● **Work task**:
Copy out exactly, from the entries that follow, the line holding "ch úspěšně schválena, úřad však", the line holding "nhanh thông minh", and all lines between them, but no pictures.
┌─ Data records
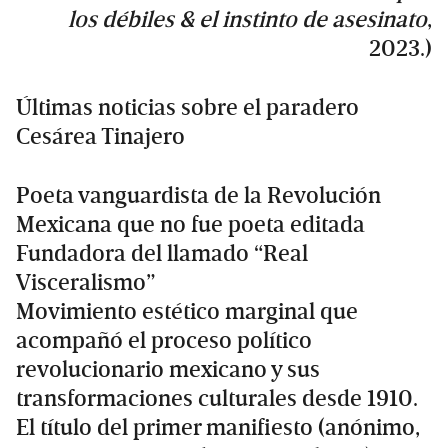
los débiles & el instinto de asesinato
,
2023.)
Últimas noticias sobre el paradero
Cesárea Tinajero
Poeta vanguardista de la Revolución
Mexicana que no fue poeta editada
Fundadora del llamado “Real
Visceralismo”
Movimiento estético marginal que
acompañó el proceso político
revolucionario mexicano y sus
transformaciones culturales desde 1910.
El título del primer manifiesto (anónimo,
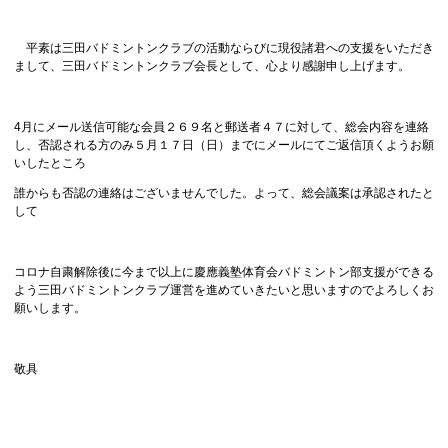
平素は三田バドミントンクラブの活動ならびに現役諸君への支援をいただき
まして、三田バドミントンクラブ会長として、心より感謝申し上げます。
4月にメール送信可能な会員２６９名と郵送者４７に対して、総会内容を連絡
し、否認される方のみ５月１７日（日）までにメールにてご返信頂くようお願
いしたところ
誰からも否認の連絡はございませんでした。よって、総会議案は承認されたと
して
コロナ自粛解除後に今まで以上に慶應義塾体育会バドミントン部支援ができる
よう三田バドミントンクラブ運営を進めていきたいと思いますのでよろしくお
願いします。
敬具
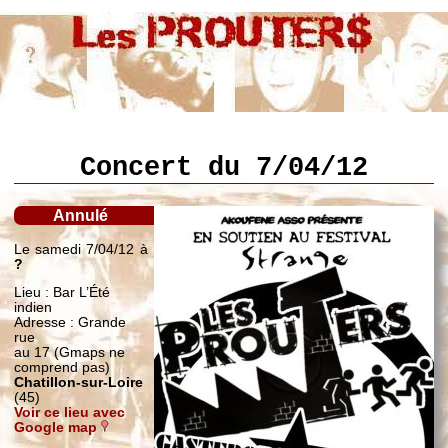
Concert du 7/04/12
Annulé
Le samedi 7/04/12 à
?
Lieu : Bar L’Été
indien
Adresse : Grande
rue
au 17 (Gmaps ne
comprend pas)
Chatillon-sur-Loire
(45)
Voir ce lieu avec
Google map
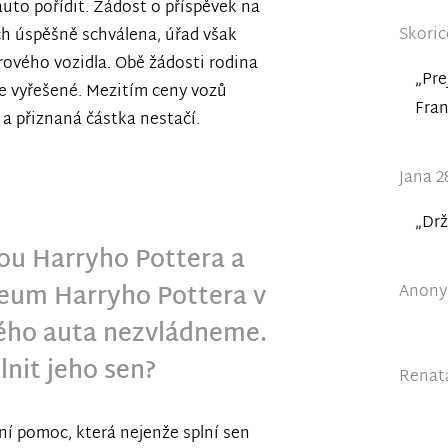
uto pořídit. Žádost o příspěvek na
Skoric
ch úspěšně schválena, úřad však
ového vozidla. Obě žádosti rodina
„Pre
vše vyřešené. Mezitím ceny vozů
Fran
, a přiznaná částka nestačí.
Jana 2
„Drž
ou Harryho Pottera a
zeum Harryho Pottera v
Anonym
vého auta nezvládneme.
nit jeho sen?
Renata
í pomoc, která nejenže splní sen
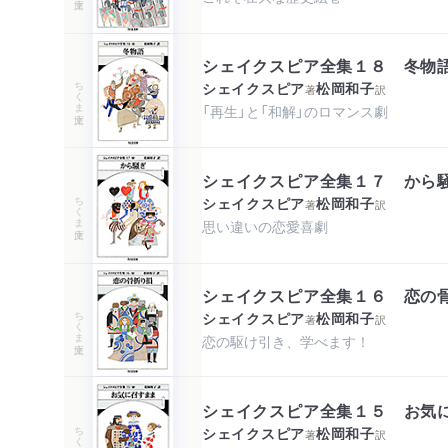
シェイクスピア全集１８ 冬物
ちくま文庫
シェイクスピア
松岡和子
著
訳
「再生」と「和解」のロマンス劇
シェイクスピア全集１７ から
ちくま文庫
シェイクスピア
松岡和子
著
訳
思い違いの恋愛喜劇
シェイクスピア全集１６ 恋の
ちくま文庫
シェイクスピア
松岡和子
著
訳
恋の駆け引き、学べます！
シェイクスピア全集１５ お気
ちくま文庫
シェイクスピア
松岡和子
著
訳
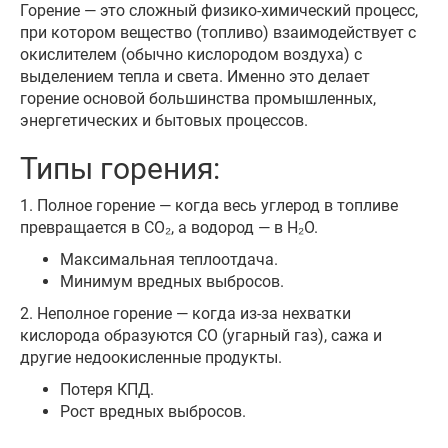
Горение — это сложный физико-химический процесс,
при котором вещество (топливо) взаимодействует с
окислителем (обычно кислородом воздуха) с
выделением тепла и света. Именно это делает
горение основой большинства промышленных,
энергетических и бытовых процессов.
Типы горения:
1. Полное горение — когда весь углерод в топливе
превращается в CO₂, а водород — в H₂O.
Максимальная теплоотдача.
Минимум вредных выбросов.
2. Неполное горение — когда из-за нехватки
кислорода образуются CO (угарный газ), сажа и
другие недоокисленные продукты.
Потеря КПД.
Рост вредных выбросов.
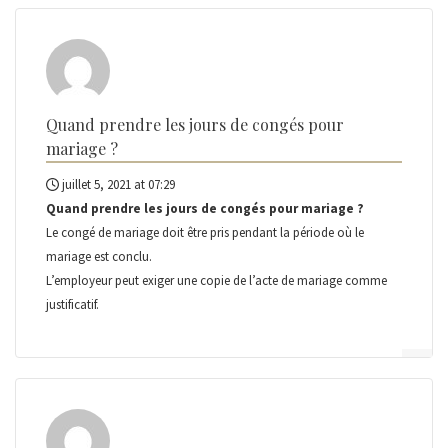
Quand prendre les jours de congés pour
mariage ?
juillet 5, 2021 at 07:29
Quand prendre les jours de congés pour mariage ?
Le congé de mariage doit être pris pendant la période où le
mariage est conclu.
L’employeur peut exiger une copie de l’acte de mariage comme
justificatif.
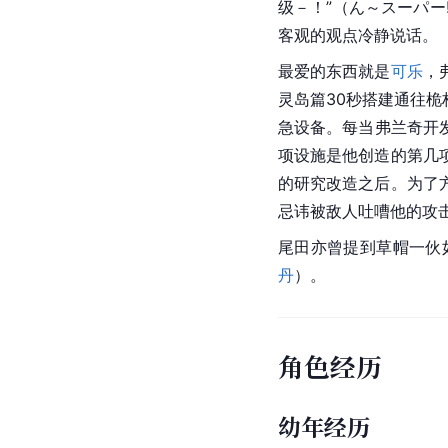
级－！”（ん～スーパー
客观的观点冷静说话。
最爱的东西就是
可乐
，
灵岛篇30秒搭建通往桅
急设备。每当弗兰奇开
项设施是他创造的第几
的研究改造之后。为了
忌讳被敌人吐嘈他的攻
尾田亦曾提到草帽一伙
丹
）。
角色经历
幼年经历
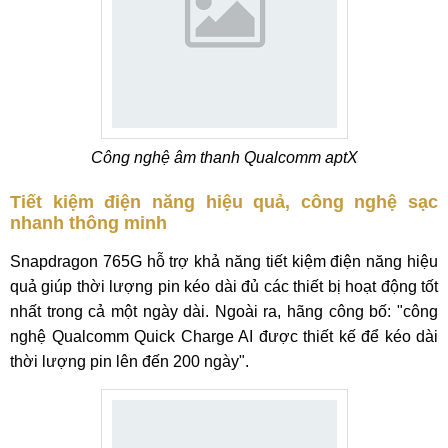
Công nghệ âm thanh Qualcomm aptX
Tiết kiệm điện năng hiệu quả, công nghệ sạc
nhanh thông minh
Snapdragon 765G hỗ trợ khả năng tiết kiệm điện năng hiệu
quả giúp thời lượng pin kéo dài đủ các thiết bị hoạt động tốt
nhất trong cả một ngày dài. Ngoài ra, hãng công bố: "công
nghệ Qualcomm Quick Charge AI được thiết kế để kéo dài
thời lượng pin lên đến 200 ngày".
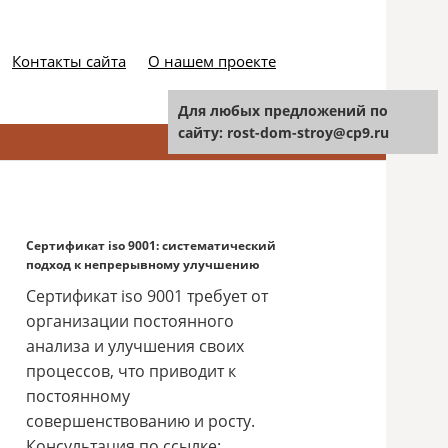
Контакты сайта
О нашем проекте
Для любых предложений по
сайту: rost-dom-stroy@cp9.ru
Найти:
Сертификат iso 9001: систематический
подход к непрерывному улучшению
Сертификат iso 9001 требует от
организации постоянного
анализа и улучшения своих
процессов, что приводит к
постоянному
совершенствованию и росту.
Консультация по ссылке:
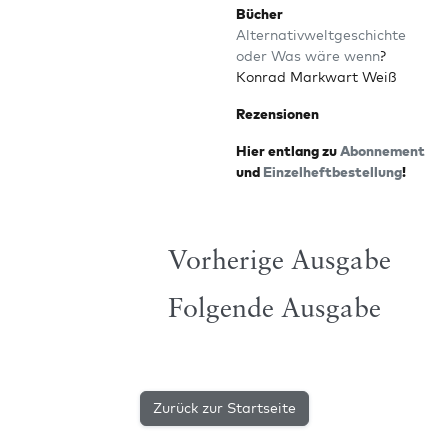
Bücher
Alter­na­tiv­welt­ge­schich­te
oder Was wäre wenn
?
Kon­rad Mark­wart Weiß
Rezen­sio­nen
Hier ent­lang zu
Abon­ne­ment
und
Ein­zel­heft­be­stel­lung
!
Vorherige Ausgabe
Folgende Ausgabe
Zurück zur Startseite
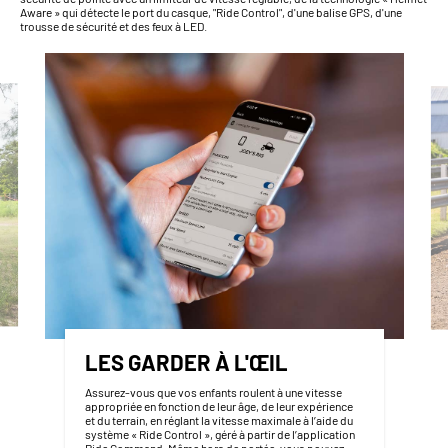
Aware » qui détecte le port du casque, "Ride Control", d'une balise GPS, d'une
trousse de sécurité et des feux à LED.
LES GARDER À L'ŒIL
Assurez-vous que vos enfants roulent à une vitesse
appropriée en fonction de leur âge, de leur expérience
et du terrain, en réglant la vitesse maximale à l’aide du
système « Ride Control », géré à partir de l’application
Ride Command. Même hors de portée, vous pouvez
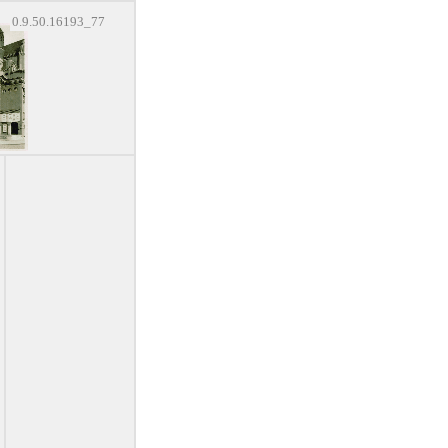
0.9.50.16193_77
└─
● **Response to the exercise**:
ch úspěšně schválena, úřad však
ového vozidla. Obě žádosti rodina
„Pre
vše vyřešené. Mezitím ceny vozů
Fran
, a přiznaná částka nestačí.
Jana 2
„Drž
ou Harryho Pottera a
zeum Harryho Pottera v
Anonym
vého auta nezvládneme.
nit jeho sen?
Renata
í pomoc, která nejenže splní sen
シェイクスピア全集１８ 冬物
ちくま文庫
シェイクスピア
松岡和子
著
訳
「再生」と「和解」のロマンス劇
シェイクスピア全集１７ から
ちくま文庫
シェイクスピア
松岡和子
著
訳
思い違いの恋愛喜劇
シェイクスピア全集１６ 恋の
ちくま文庫
シェイクスピア
松岡和子
著
訳
恋の駆け引き、学べます！
シェイクスピア全集１５ お気
ちくま文庫
シェイクスピア
松岡和子
著
訳
Горение — это сложный физико-химический процесс,
при котором вещество (топливо) взаимодействует с
окислителем (обычно кислородом воздуха) с
выделением тепла и света. Именно это делает
горение основой большинства промышленных,
энергетических и бытовых процессов.
Типы горения:
1. Полное горение — когда весь углерод в топливе
превращается в CO₂, а водород — в H₂O.
Максимальная теплоотдача.
Минимум вредных выбросов.
2. Неполное горение — когда из-за нехватки
кислорода образуются CO (угарный газ), сажа и
другие недоокисленные продукты.
Потеря КПД.
Рост вредных выбросов.
Quand prendre les jours de congés pour
mariage ?
juillet 5, 2021 at 07:29
Quand prendre les jours de congés pour mariage ?
Le congé de mariage doit être pris pendant la période où le
mariage est conclu.
L’employeur peut exiger une copie de l’acte de mariage comme
justificatif.
级－！”（ん～スーパー
客观的观点冷静说话。
最爱的东西就是
可乐
，
灵岛篇30秒搭建通往桅
急设备。每当弗兰奇开
项设施是他创造的第几
的研究改造之后。为了
忌讳被敌人吐嘈他的攻
尾田亦曾提到草帽一伙
丹
）。
角色经历
幼年经历
Công nghệ âm thanh Qualcomm aptX
Tiết kiệm điện năng hiệu quả, công nghệ sạc
nhanh thông minh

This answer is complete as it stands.